Un marché devenu complexe. C’est le moins que l’on puisse dire, tant les habitudes des consommateurs ont largement évolué (lire encadré). Mais pas seulement. Car en 20 ans, l’offre de restauration a connu une mutation sans précédent. En premier lieu, une véritable démocratisation de l’offre, de nombreux grands chefs cherchant désormais à atteindre un public plus large. Anne-Sophie Pic, qui gère les cuisines du Beau-Rivage, s’est par exemple lancée dans la restauration à domicile.

L’autre évolution est la généralisation et la multiplication des lieux de restauration. «Aujourd’hui, on peut manger quelque chose à peu près n’importe où, réagit Gilles Meystre. Les food-trucks dans chaque coin de rue, les espaces restauration dans les supermachés, sans compter internet, sont autant de concurrents directs pour les petits établissements.»

Des mutations profondes

Et puis enfin, il y a l’avènement des nouvelles technologies et des réseaux sociaux qui fait qu’au moindre faux pas, un établissement peut subir un véritable lynchage online, voyant sa réputation détruite en quelques jours. «Aucune branche n’a eu à subir autant de mutations en aussi peu de temps, résume Gilles Meystre.
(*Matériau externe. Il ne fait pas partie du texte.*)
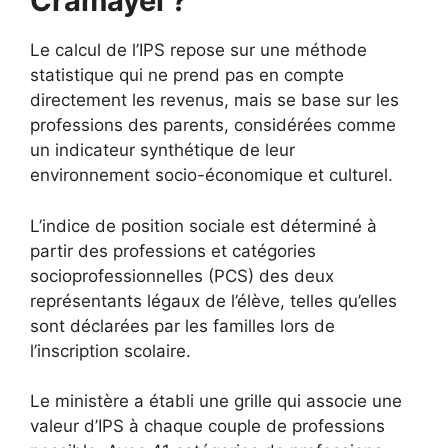
Cramayel ?
Le calcul de l’IPS repose sur une méthode
statistique qui ne prend pas en compte
directement les revenus, mais se base sur les
professions des parents, considérées comme
un indicateur synthétique de leur
environnement socio-économique et culturel.
L’indice de position sociale est déterminé à
partir des professions et catégories
socioprofessionnelles (PCS) des deux
représentants légaux de l’élève, telles qu’elles
sont déclarées par les familles lors de
l’inscription scolaire.
Le ministère a établi une grille qui associe une
valeur d’IPS à chaque couple de professions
Cela implique une capacité d’adaptation et des savoir-faire que les petits patrons n’ont pas forcément. Il faut rénover sa carte, sentir les tendances, avoir des connaissances en gestion, en finance, en marketing, en informatique, etc. Mais je reste convaincu que les petits restos de quartier ne sont pas condamnés. Avec une carte simple, une offre courte et efficace, des produits authentiques, tout en sachant communiquer, on garde toutes ses chances. »

* Identité connue de la rédaction

Mutations dans les habitudes de restauration

Les habitudes en matière de restauration ont connu une évolution significative ces dix dernières années. Au point de bouleverser en profondeur un marché encore plus mis à mal par le franc fort et la baisse de la fréquentation touristique. Les chiffres de GastroSuisse sont à cet égard révélateurs, avec en premier lieu une explosion du recours à la restauration rapide. Entre 2005 et 2014, celle-ci a augmenté pour toutes les tranches d’âges, +88% chez les moins de 30 ans et +194% chez les plus de 50 ans!Le tout bien entendu au détriment de la restauration traditionnelle qui perd des parts de marché dans tous les âges. Et ce n’est pas tout: les horaires de consommation connaissent également un changement profond.En 10 ans, la consommation de début de journée avant 11 heures augmente de 380% tandis que la restauration entre 18h et 23h chute de 39%.